Personally, I find that the most effective (and beautiful) way of optimizing random noise is by progressively zooming into the image while running gradient ascent for a fixed number of steps in each frame. Rather than optimizing for whole layers, optimizing for specific channels usually gives the best results. Below are a few examples.

Optimizing for random channels in the Inception-v3 model’s Mixed_5 and Mixed_6 layers, starting with random noise and using progressive zoom.

The provided implementation (see below) makes it easy for you to create images like this, at any resolution you like. Further, it allows you to not only optimize for any layer or channel in the network, but for any combination of layers and channels. The possibilities are endless!

Implementation

To help you run DeepDream on your own images, check out the GitHub repo here.

The entrypoint for the algorithm is contained in the file dream.py. This is also where you can tweak its hyperparameters such as num_octaves, steps_per_octave, and step_size. Perhaps most importantly, the code contains the following dictionary:

settings = {
    "Mixed_5b": None,
    "Mixed_5c": None,
    "Mixed_5d": (42, 69),
    "Mixed_6a": None,
    "Mixed_6b": None,
    "Mixed_6c": None,
    "Mixed_6d": None,
    "Mixed_6e": None,
    "Mixed_7a": None,
    "Mixed_7b": None,
    "Mixed_7c": None,
}

Changing the dictionary values lets you select which channels and/or layers to optimize. Supplying "all" as a value optimizes the whole layer while a tuple of ints optimizes the specific channels located at the corresponding indices.

To optimize an image, simply load it using PIL and pass it to the dream function:

img = PIL.Image.load("your_image.jpg")
dream_img = dream(img, num_octaves=3, steps_per_octave=100, settings=settings)
dream_img.save("dream.jpg")

In order to optimize random noise using progressive zoom, use the functions random_noise and zoom_dream:

noise = helpers.random_noise(250, 250)
dream_noise = zoom_dream(noise, num_frames=50, steps_per_frame=50, settings=settings)
dream_noise.save("dream_noise.jpg")

On GitHub, you will find a Jupyter notebook which makes it easy to try out both approaches.

Conclusion

While DeepDream can be a useful tool for researchers, it is also simply a fun and interesting way of breathing new, surreal life into images of all kinds.
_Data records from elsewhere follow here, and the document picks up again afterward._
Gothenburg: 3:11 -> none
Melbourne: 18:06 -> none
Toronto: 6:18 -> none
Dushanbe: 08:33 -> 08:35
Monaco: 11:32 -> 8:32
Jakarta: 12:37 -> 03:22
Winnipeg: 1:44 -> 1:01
Personally, I find many of DeepDream’s images incredibly strange yet oddly familiar. They are reminiscent of phosphenes (the phenomenon of seeing light without light actually entering the eye), which is fascinating given that it hints at the fact that the visual abstractions in the brain might be similar to the ones encoded in neural networks.

Despite the fact that neural networks are “toy models” of the human brain, there are similarities between the two. Perhaps we will one day be using interpretability techniques to gain insight into the inner workings of the human mind. If that is not an exciting prospect, I don’t know what is.